Pourtant, dans la panique populaire actuelle, on parle abondamment du risque que des femmes trans (assignées hommes à la naissance) profitent d’une utilisation des toilettes des dames pour agresser sexuellement des femmes cisgenres. Cette peur est complètement démentie par les données objectives. Aux États-Unis, les états qui ont autorisé l’utilisation des toilettes en fonction du genre actualisé n’ont constaté aucune augmentation du nombre d’agressions sexuelles sur leur territoire. Dans la population, on semble ignorer l’impact négatif du traitement hormonal féminisant sur la libido et la fonction érectile. On démonise donc largement les femmes trans comme des prédateurs potentiels, alors que dans les faits, elles sont encore plus vulnérables que les femmes cisgenres en regard des agressions sexuelles.

On s’attendrait, de la part de véritables leaders politiques, à des interventions d’éducation populaire et de pacification dans un tel contexte. Or, c’est l’inverse qui se produit. En agissant impulsivement et dramatiquement au sujet des toilettes mixtes, en demandant, l’un, un comité de sages, et l’autre, une commission parlementaire sur l’identité de genre, Messieurs Drainville et St-Pierre Plamondon renforcent une panique morale largement transphobe. Statistique Canada documente une augmentation franche des crimes haineux contre les minorités de genres et sexuelles depuis 2018. Comme quoi si, pour certains, les paniques morales sont instrumentalisées pour arracher quelques votes à droite, pour d’autres, elles résultent en violence concrète.

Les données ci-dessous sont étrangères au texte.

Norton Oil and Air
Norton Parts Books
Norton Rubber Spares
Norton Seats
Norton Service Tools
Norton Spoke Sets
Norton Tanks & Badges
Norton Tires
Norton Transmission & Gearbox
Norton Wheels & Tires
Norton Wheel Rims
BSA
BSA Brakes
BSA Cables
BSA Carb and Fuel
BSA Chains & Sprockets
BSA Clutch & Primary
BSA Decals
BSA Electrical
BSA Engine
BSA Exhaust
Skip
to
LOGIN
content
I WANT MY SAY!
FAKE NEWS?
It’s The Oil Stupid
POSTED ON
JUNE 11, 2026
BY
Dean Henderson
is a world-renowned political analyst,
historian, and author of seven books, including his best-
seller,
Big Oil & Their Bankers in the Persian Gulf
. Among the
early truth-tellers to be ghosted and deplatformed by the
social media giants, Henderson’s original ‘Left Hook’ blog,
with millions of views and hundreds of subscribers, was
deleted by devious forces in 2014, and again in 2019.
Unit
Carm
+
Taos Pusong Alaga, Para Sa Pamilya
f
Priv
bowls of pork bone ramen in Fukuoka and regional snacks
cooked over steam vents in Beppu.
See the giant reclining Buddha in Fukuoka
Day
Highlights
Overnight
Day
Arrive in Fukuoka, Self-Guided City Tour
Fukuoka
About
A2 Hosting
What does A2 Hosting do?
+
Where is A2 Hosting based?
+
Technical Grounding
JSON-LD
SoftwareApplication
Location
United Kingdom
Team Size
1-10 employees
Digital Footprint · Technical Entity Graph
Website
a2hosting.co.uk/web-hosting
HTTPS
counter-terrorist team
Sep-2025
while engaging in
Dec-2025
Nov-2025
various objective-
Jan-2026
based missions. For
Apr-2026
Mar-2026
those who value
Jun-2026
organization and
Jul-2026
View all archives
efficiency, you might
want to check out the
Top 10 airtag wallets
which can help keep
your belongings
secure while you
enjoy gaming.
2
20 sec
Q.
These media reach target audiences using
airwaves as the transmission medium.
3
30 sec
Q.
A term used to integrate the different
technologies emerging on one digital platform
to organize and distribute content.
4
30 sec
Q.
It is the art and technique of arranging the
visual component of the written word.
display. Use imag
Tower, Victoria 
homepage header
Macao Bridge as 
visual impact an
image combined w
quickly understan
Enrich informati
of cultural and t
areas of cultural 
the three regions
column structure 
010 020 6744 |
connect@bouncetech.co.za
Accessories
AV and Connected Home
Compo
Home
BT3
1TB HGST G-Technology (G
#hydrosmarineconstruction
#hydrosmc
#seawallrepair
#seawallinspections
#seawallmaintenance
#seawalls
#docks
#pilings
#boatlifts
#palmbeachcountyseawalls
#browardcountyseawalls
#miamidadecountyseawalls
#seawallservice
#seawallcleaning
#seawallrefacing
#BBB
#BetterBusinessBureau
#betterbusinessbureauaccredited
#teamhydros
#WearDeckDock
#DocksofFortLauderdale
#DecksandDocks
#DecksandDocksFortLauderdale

De plus, en agissant ainsi, nos dirigeants démontrent que leur propension à apporter des solutions stériles à des problèmes imaginaires n’a d’égal que leur manque de volonté de régler les problèmes les plus criants et mortifères de la société. Une commission d’enquête sur la désagrégation (humaine et physique) du système d’éducation ? Le ministre Drainville s’y refuse. Un comité de sages sur le fait que près d’un enfant sur cinq est signalé à la DPJ au Québec ? Bruits de criquets. Une commission parlementaire sur la violence masculine (responsable de la vaste majorité des agressions sexuelles, de la violence conjugale, des féminicides, des filicides, des homicides et des tueries de masse) ? Pas de signe de vie au département du gros bon sens, tout occupés que sont nos élus à s’improviser — littéralement — boss des bécosses.